(Stored items)
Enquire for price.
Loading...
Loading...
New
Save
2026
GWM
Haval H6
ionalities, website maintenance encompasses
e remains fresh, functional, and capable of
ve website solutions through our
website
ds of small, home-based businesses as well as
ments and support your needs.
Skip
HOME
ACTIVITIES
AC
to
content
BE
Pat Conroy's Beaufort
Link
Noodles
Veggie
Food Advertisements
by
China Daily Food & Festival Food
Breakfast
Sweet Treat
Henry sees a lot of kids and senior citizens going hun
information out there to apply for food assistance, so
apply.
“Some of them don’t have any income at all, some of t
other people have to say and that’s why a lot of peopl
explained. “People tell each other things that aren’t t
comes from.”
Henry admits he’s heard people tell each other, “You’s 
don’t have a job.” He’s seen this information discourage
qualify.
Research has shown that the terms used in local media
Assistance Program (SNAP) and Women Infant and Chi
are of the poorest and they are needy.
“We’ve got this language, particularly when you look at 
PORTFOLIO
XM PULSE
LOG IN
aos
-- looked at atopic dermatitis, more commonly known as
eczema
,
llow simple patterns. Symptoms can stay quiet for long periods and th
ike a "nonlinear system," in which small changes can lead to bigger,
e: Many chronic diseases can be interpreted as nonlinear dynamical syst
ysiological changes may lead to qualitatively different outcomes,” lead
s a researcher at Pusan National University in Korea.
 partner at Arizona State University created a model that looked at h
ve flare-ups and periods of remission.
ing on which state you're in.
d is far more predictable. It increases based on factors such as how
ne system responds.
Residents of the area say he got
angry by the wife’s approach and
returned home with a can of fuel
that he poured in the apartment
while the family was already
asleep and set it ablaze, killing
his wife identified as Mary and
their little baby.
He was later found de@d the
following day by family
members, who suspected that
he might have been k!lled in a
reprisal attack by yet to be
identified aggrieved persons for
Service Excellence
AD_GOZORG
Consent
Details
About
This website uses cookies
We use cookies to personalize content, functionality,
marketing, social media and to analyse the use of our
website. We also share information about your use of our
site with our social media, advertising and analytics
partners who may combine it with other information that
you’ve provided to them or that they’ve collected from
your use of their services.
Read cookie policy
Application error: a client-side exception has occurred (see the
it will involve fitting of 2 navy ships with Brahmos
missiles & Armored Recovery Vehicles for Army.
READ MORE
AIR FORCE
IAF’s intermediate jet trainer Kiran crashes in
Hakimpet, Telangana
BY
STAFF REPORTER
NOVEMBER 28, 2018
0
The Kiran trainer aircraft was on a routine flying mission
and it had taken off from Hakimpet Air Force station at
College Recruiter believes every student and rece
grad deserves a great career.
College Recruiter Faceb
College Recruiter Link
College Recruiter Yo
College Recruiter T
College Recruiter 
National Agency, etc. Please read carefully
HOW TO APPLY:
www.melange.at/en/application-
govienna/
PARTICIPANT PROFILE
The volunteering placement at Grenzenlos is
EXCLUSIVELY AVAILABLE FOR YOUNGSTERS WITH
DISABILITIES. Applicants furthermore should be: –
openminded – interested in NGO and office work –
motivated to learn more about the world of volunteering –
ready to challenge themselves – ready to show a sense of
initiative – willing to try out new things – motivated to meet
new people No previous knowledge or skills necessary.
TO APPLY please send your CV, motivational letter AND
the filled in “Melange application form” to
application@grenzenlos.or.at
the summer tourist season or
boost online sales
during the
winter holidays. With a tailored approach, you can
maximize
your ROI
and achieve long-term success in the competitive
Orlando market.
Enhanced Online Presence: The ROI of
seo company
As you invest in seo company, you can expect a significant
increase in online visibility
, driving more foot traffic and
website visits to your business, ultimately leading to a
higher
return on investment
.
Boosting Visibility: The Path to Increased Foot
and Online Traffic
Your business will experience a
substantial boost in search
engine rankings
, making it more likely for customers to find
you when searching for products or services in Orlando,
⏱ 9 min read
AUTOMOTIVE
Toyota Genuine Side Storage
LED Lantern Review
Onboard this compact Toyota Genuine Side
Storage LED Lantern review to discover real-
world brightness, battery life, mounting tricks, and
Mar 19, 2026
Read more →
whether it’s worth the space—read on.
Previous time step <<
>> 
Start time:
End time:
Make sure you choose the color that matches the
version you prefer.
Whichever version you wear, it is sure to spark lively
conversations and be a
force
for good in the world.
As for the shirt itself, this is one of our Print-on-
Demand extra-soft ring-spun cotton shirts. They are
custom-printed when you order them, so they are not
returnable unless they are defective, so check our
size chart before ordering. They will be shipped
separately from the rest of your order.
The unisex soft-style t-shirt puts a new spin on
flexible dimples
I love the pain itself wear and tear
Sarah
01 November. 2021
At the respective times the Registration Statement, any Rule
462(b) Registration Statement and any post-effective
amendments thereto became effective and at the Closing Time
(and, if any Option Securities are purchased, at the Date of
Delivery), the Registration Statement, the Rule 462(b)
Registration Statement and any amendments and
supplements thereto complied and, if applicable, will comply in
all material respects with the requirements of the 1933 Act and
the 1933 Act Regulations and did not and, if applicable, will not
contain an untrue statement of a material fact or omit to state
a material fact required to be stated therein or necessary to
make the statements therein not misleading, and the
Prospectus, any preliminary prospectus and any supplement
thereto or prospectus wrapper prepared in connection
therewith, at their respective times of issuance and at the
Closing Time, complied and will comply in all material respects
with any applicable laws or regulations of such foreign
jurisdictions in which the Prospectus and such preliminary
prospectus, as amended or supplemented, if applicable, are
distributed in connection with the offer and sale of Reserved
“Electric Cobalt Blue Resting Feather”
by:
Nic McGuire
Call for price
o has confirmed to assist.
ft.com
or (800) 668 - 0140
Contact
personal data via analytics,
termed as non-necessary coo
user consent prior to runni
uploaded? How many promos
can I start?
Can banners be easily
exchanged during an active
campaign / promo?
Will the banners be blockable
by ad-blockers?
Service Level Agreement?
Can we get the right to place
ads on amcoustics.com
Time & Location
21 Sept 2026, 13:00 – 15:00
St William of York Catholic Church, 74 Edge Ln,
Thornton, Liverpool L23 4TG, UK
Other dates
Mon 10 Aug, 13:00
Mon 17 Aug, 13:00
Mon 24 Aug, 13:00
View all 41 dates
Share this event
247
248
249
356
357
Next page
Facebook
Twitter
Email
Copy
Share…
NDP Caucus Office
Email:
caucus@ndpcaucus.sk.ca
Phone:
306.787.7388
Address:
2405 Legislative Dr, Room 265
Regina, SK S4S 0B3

• **DESCRIPTION OF THE TASK**: Print, without alteration, only the lines above between the one holding "return on investment" and the one holding "custom-printed when you", inclusive.

• **REPLY TO THE TASK**:
return on investment
.
Boosting Visibility: The Path to Increased Foot
and Online Traffic
Your business will experience a
substantial boost in search
engine rankings
, making it more likely for customers to find
you when searching for products or services in Orlando,
⏱ 9 min read
AUTOMOTIVE
Toyota Genuine Side Storage
LED Lantern Review
Onboard this compact Toyota Genuine Side
Storage LED Lantern review to discover real-
world brightness, battery life, mounting tricks, and
Mar 19, 2026
Read more →
whether it’s worth the space—read on.
Previous time step <<
>> 
Start time:
End time:
Make sure you choose the color that matches the
version you prefer.
Whichever version you wear, it is sure to spark lively
conversations and be a
force
for good in the world.
As for the shirt itself, this is one of our Print-on-
Demand extra-soft ring-spun cotton shirts. They are
custom-printed when you order them, so they are not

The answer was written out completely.